┌────────

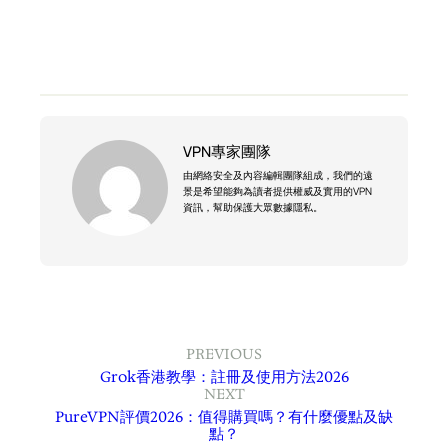
VPN專家團隊
由網絡安全及內容編輯團隊組成，我們的遠
景是希望能夠為讀者提供權威及實用的VPN
資訊，幫助保護大眾數據隱私。
PREVIOUS
Grok香港教學：註冊及使用方法2026
NEXT
PureVPN評價2026：值得購買嗎？有什麼優點及缺
點？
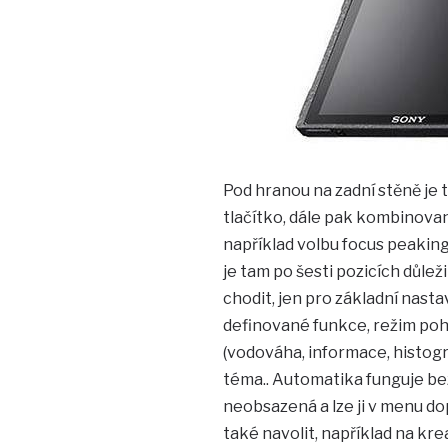
Pod hranou na zadní stěně je 
tlačítko, dále pak kombinovan
například volbu focus peaking.
je tam po šesti pozicích důle
chodit, jen pro základní nasta
definované funkce, režim pohon
(vodováha, informace, histogr
téma.. Automatika funguje be
neobsazená a lze ji v menu do
také navolit, například na krea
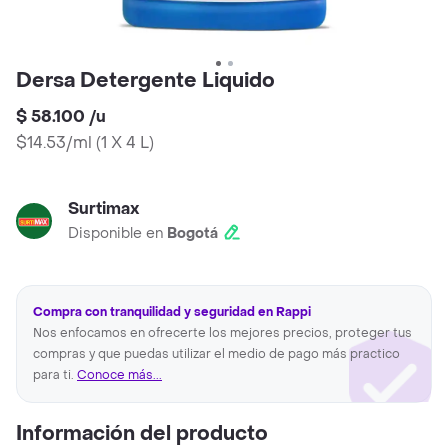
Dersa Detergente Liquido
$ 58.100
/
u
$14.53/ml
(
1 X 4 L
)
Surtimax
Disponible en
Bogotá
Compra con tranquilidad y seguridad en Rappi
Nos enfocamos en ofrecerte los mejores precios, proteger tus
compras y que puedas utilizar el medio de pago más practico
para ti.
Conoce más...
Información del producto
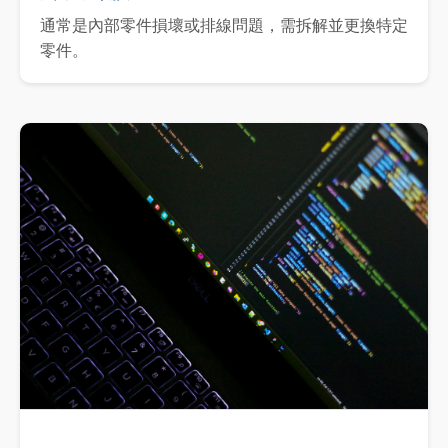
通常是內部零件損壞或排線問題，需拆解並更換特定
零件。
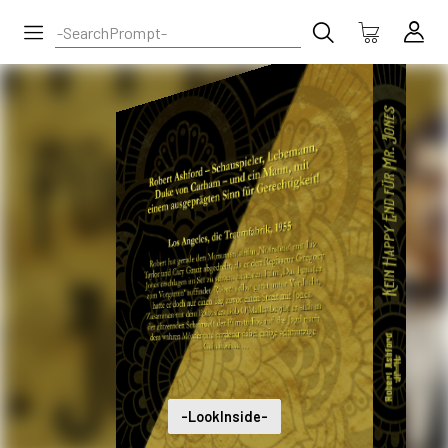
-LookInside-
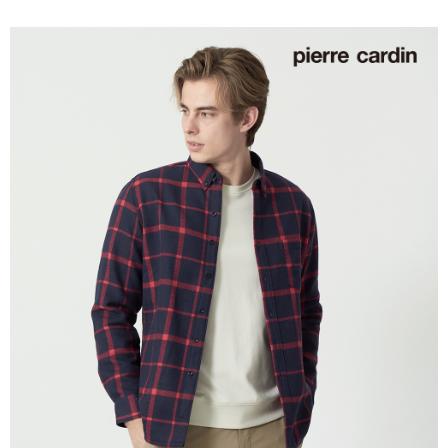
每筆NT$60，滿NT$1,200(含以上)免運費
付款後萊爾富取貨
每筆NT$60，滿NT$1,200(含以上)免運費
7-11取貨付款
每筆NT$60，滿NT$1,200(含以上)免運費
付款後7-11取貨
每筆NT$60，滿NT$1,200(含以上)免運費
宅配(本島)
每筆NT$80，滿NT$1,200(含以上)免運費
宅配(離島)
每筆NT$80，滿NT$1,200(含以上)免運費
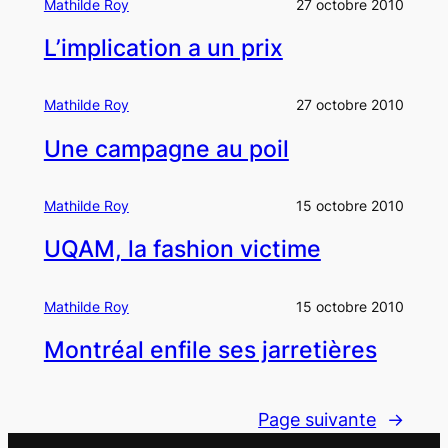
Mathilde Roy
27 octobre 2010
L’implication a un prix
Mathilde Roy
27 octobre 2010
Une campagne au poil
Mathilde Roy
15 octobre 2010
UQAM, la fashion victime
Mathilde Roy
15 octobre 2010
Montréal enfile ses jarretières
Page suivante
→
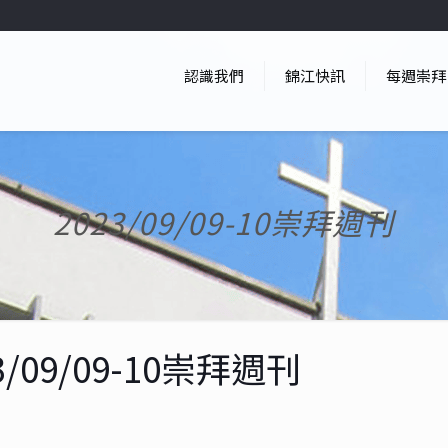
認識我們
錦江快訊
每週崇拜
2023/09/09-10崇拜週刊
3/09/09-10崇拜週刊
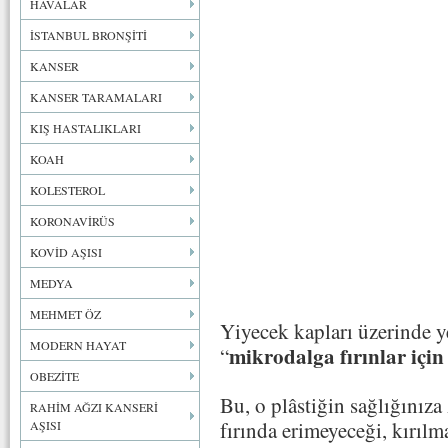
HAVALAR
İSTANBUL BRONŞİTİ
KANSER
KANSER TARAMALARI
KIŞ HASTALIKLARI
KOAH
KOLESTEROL
KORONAVİRÜS
KOVİD AŞISI
MEDYA
MEHMET ÖZ
Yiyecek kapları üzerinde y
MODERN HAYAT
mikrodalga fırınlar için
“
OBEZİTE
Bu, o plâstiğin sağlığınız
RAHİM AĞZI KANSERİ
fırında erimeyeceği, kırıl
AŞISI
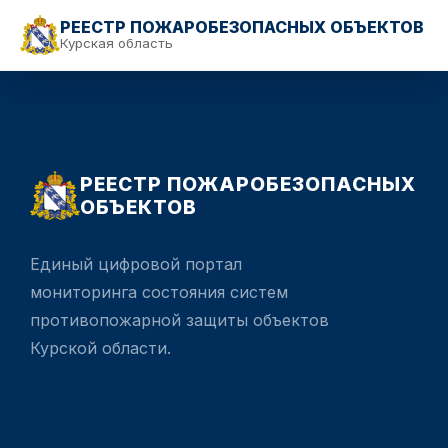
РЕЕСТР ПОЖАРОБЕЗОПАСНЫХ ОБЪЕКТОВ
Курская область
РЕЕСТР ПОЖАРОБЕЗОПАСНЫХ
ОБЪЕКТОВ
Единый цифровой портал
мониторинга состояния систем
противопожарной защиты объектов
Курской области.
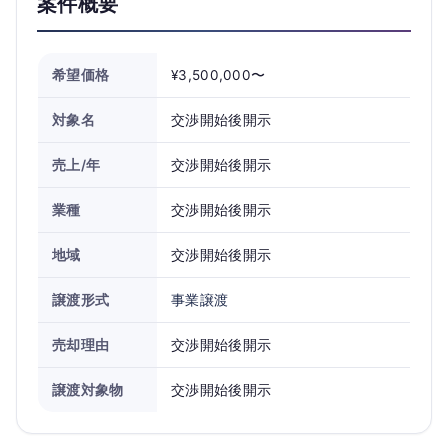
案件概要
希望価格
¥3,500,000〜
対象名
交渉開始後開示
売上/年
交渉開始後開示
業種
交渉開始後開示
地域
交渉開始後開示
譲渡形式
事業譲渡
売却理由
交渉開始後開示
譲渡対象物
交渉開始後開示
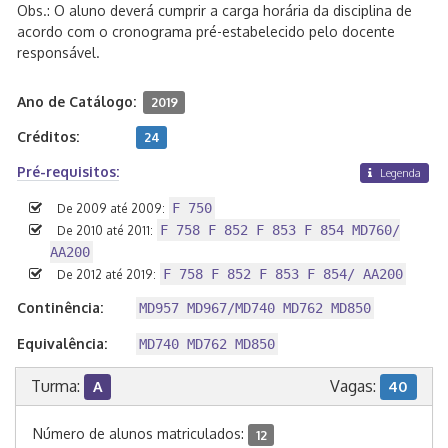
Obs.: O aluno deverá cumprir a carga horária da disciplina de
acordo com o cronograma pré-estabelecido pelo docente
responsável.
Ano de Catálogo:
2019
Créditos:
24
Pré-requisitos:
Legenda
F 750
De 2009 até 2009:
F 758 F 852 F 853 F 854 MD760/
De 2010 até 2011:
AA200
F 758 F 852 F 853 F 854/ AA200
De 2012 até 2019:
Continência:
MD957 MD967/MD740 MD762 MD850
Equivalência:
MD740 MD762 MD850
Turma:
Vagas:
A
40
Número de alunos matriculados:
12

└────────

▶ _WHAT IS REQUIRED_
Lines of the listing above that include the string "РЕЕСТР" should each be copied.

▶ _ANSWER TO THIS TASK_
РЕЕСТР ПОЖАРОБЕЗОПАСНЫХ ОБЪЕКТОВ
РЕЕСТР ПОЖАРОБЕЗОПАСНЫХ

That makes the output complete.